(Dataset records)
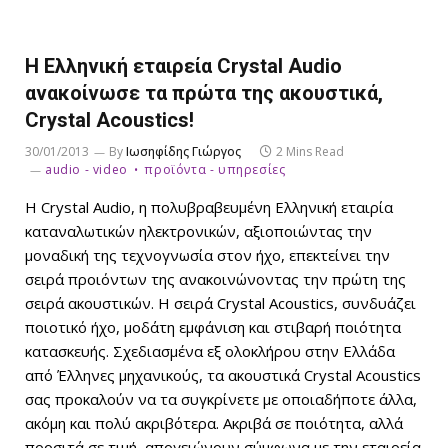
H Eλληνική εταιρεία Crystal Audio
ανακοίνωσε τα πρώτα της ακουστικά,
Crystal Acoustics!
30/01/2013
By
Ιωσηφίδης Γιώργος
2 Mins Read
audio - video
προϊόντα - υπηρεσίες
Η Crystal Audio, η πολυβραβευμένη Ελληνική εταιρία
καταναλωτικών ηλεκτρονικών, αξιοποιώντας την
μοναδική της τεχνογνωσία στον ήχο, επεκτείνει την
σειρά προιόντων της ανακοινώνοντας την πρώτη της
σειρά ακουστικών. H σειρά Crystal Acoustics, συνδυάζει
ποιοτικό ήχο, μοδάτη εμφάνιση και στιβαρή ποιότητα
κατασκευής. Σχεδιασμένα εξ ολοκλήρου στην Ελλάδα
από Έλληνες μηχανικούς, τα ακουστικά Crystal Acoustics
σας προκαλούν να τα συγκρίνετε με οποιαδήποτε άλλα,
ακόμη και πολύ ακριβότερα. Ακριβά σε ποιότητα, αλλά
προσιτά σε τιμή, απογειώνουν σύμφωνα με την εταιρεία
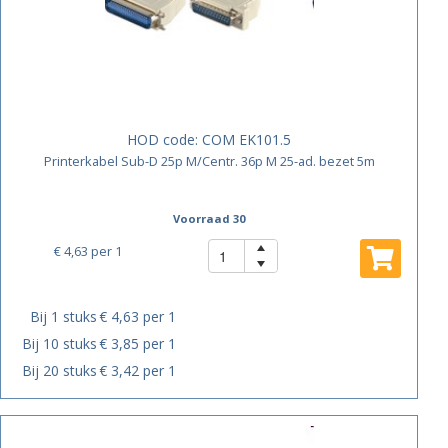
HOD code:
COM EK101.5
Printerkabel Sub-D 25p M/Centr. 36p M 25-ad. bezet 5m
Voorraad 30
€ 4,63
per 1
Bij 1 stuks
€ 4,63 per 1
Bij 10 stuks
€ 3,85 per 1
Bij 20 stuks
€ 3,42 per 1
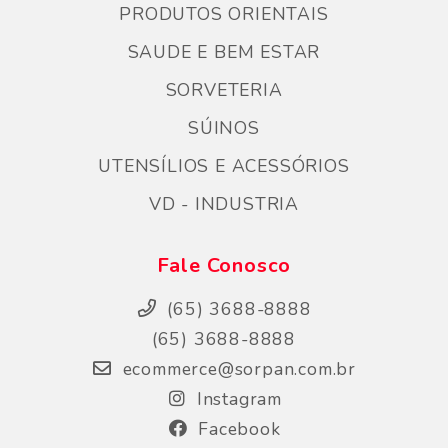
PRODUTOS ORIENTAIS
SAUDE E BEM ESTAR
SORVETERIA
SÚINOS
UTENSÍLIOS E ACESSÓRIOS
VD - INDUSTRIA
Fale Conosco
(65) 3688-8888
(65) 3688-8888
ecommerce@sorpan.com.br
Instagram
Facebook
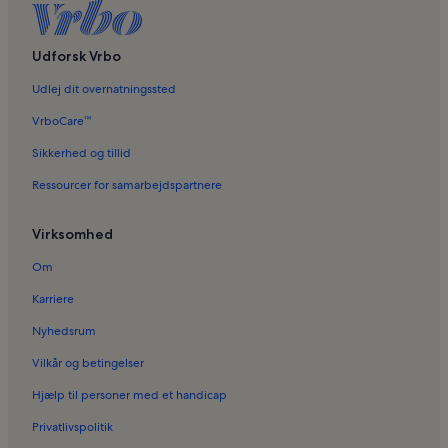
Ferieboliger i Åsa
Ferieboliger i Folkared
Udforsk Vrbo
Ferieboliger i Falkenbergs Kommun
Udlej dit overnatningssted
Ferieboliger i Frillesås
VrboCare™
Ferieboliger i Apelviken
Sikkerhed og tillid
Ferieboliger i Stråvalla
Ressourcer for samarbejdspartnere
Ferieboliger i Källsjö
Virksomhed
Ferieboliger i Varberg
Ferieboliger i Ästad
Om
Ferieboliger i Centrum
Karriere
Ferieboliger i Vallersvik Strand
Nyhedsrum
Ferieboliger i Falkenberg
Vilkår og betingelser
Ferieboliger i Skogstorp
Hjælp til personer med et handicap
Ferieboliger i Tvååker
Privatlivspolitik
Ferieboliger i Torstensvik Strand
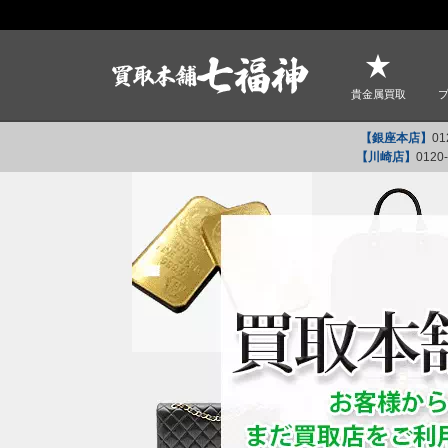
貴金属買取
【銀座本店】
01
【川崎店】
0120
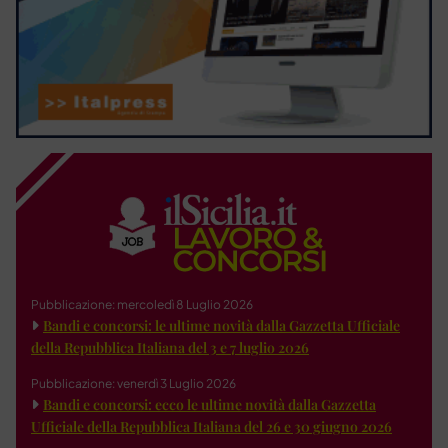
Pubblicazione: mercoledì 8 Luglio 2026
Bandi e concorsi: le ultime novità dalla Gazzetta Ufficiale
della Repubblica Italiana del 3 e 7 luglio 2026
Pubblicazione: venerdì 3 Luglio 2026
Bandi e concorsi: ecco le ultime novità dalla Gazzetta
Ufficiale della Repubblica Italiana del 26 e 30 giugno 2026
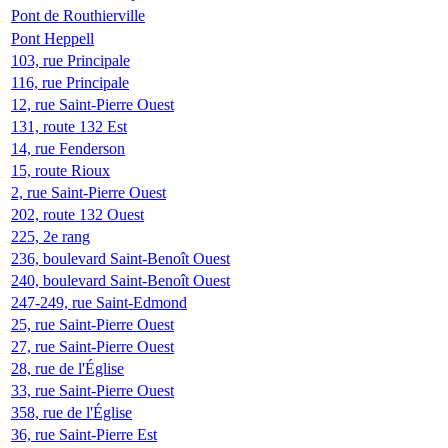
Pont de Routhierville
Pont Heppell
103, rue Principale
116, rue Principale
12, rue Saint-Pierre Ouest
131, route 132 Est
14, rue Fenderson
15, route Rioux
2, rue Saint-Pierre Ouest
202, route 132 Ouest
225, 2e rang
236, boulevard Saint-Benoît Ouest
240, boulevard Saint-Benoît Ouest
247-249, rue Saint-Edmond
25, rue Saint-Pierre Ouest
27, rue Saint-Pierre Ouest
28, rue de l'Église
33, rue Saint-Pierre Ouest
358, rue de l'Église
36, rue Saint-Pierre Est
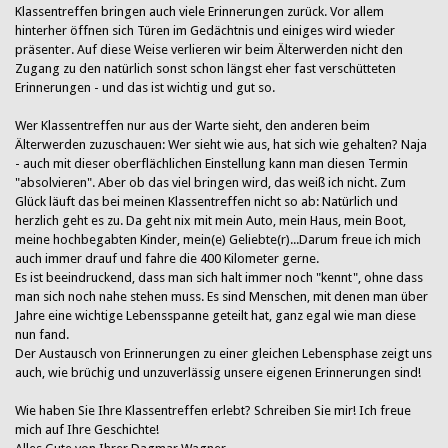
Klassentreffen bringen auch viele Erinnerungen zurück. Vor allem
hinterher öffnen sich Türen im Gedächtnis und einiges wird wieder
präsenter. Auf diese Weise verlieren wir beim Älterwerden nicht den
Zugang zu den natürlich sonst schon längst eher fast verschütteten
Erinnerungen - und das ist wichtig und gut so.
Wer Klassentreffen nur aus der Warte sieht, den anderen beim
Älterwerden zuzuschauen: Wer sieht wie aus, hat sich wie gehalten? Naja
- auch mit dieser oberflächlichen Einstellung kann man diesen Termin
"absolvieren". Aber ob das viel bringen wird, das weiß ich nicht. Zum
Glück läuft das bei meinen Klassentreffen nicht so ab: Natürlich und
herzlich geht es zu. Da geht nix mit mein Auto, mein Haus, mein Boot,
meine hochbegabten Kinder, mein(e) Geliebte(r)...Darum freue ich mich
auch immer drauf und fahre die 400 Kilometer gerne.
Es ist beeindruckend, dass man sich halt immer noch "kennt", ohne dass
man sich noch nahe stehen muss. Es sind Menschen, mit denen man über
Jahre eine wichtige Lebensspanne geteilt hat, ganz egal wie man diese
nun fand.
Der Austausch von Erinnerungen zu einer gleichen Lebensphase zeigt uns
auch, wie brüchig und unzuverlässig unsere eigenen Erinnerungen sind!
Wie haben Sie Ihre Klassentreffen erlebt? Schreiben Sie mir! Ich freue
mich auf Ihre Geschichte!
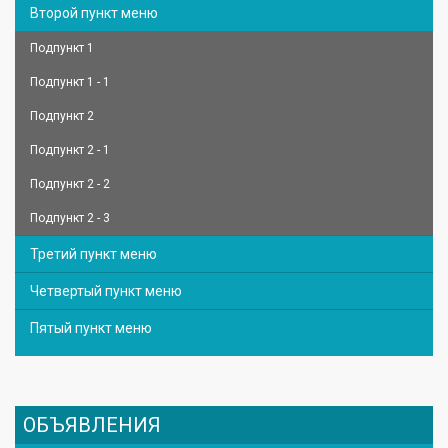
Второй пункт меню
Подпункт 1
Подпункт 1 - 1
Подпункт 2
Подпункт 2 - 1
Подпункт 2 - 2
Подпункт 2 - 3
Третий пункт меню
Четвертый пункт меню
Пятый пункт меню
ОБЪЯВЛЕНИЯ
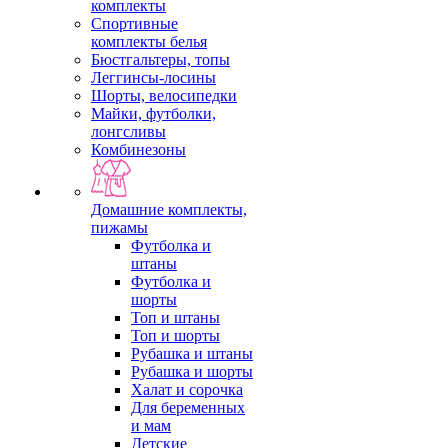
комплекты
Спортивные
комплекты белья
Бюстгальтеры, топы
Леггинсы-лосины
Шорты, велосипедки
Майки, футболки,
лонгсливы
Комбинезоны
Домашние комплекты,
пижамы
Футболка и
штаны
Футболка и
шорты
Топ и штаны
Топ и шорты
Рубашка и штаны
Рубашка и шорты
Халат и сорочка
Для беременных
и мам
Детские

Prompt:
Please show each line in the records above that contains "nicht".

Solution for this task:
präsenter. Auf diese Weise verlieren wir beim Älterwerden nicht den
"absolvieren". Aber ob das viel bringen wird, das weiß ich nicht. Zum
Glück läuft das bei meinen Klassentreffen nicht so ab: Natürlich und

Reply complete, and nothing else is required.